Working data section start

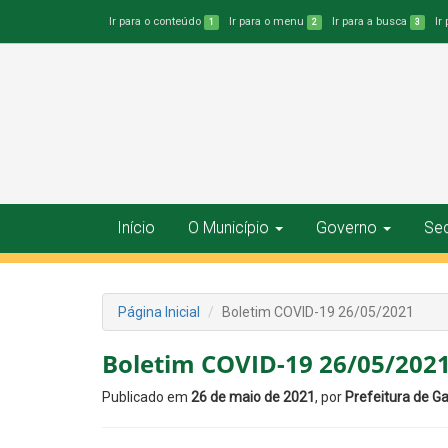
Ir para o conteúdo
Ir para o menu
Ir para a busca
Ir
1
2
3
Início
O Município
Governo
Sec
Página Inicial
Boletim COVID-19 26/05/2021
Boletim COVID-19 26/05/202
Publicado em
26 de maio de 2021
, por
Prefeitura de G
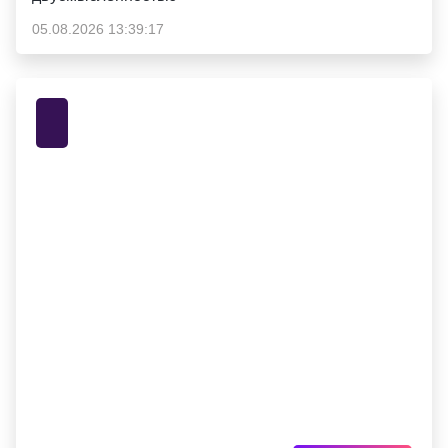
05.08.2026 13:39:17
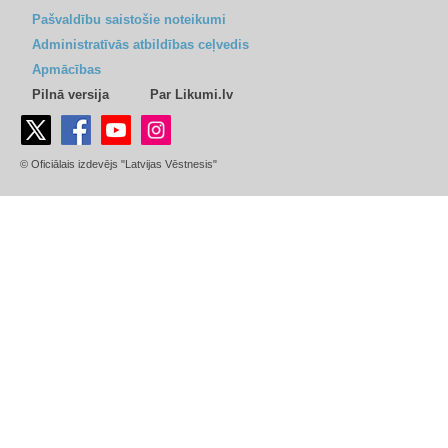
Pašvaldību saistošie noteikumi
Administratīvās atbildības ceļvedis
Apmācības
Pilnā versija
Par Likumi.lv
© Oficiālais izdevējs "Latvijas Vēstnesis"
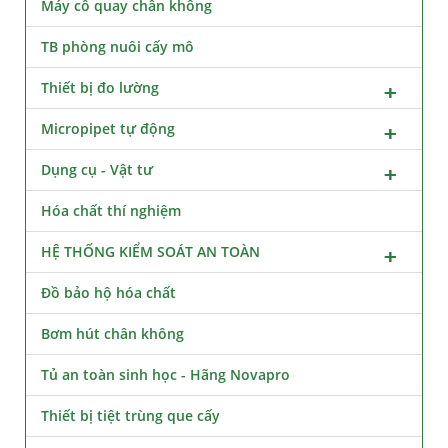
Máy cô quay chân không
TB phòng nuôi cấy mô
Thiết bị đo lường
Micropipet tự động
Dụng cụ - Vật tư
Hóa chất thí nghiệm
HỆ THỐNG KIỂM SOÁT AN TOÀN
Đồ bảo hộ hóa chất
Bơm hút chân không
Tủ an toàn sinh học - Hãng Novapro
Thiết bị tiệt trùng que cấy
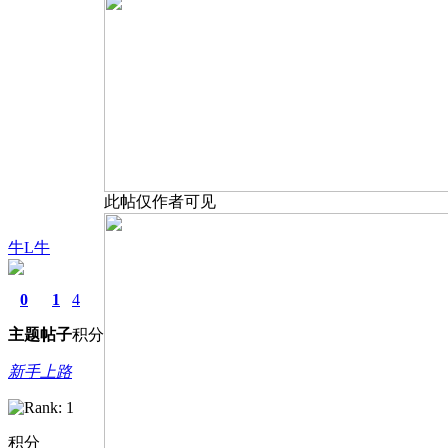
此帖仅作者可见
牛L牛
0
1
4
主题
帖子
积分
新手上路
积分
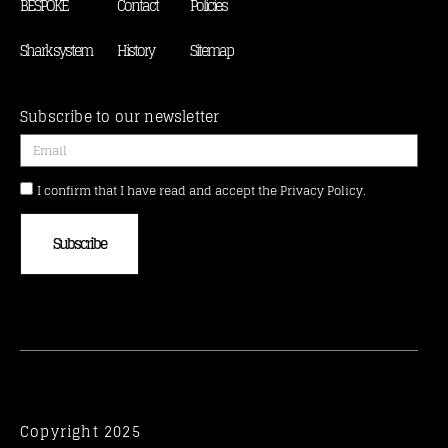
BESPOKE
Contact
Policies
Shark system
History
Sitemap
Subscribe to our newsletter
I confirm that I have read and accept the Privacy Policy.
Subscribe
Copyright 2025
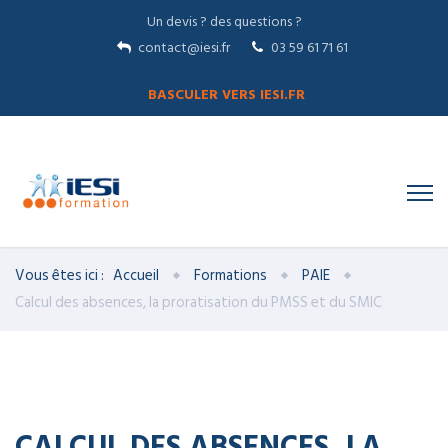
Un devis ? des questions ?
contact@iesi.fr
03 59 61 71 61
BASCULER VERS IESI.FR
Vous êtes ici :
Accueil
Formations
PAIE
Calcul des absences, la proratisation du PMSS et du SMIC
CALCUL DES ABSENCES, LA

Working data section end

Problem to work on:
Beginning at the line that contains "26 de maio de 2021", give the remaining lines of the records again exactly, through the last one. Leave out pictures.

Answer section:
26 de maio de 2021
, por
Prefeitura de G
05.08.2026 13:39:17
Pašvaldību saistošie noteikumi
Administratīvās atbildības ceļvedis
Apmācības
Pilnā versija
Par Likumi.lv
© Oficiālais izdevējs "Latvijas Vēstnesis"
Máy cô quay chân không
TB phòng nuôi cấy mô
Thiết bị đo lường
Micropipet tự động
Dụng cụ - Vật tư
Hóa chất thí nghiệm
HỆ THỐNG KIỂM SOÁT AN TOÀN
Đồ bảo hộ hóa chất
Bơm hút chân không
Tủ an toàn sinh học - Hãng Novapro
Thiết bị tiệt trùng que cấy
此帖仅作者可见
牛L牛
0
1
4
主题
帖子
积分
新手上路
积分
BESPOKE
Contact
Policies
Shark system
History
Sitemap
Subscribe to our newsletter
I confirm that I have read and accept the Privacy Policy.
Subscribe
Copyright 2025
Un devis ? des questions ?
contact@iesi.fr
03 59 61 71 61
BASCULER VERS IESI.FR
Vous êtes ici :
Accueil
Formations
PAIE
Calcul des absences, la proratisation du PMSS et du SMIC
CALCUL DES ABSENCES, LA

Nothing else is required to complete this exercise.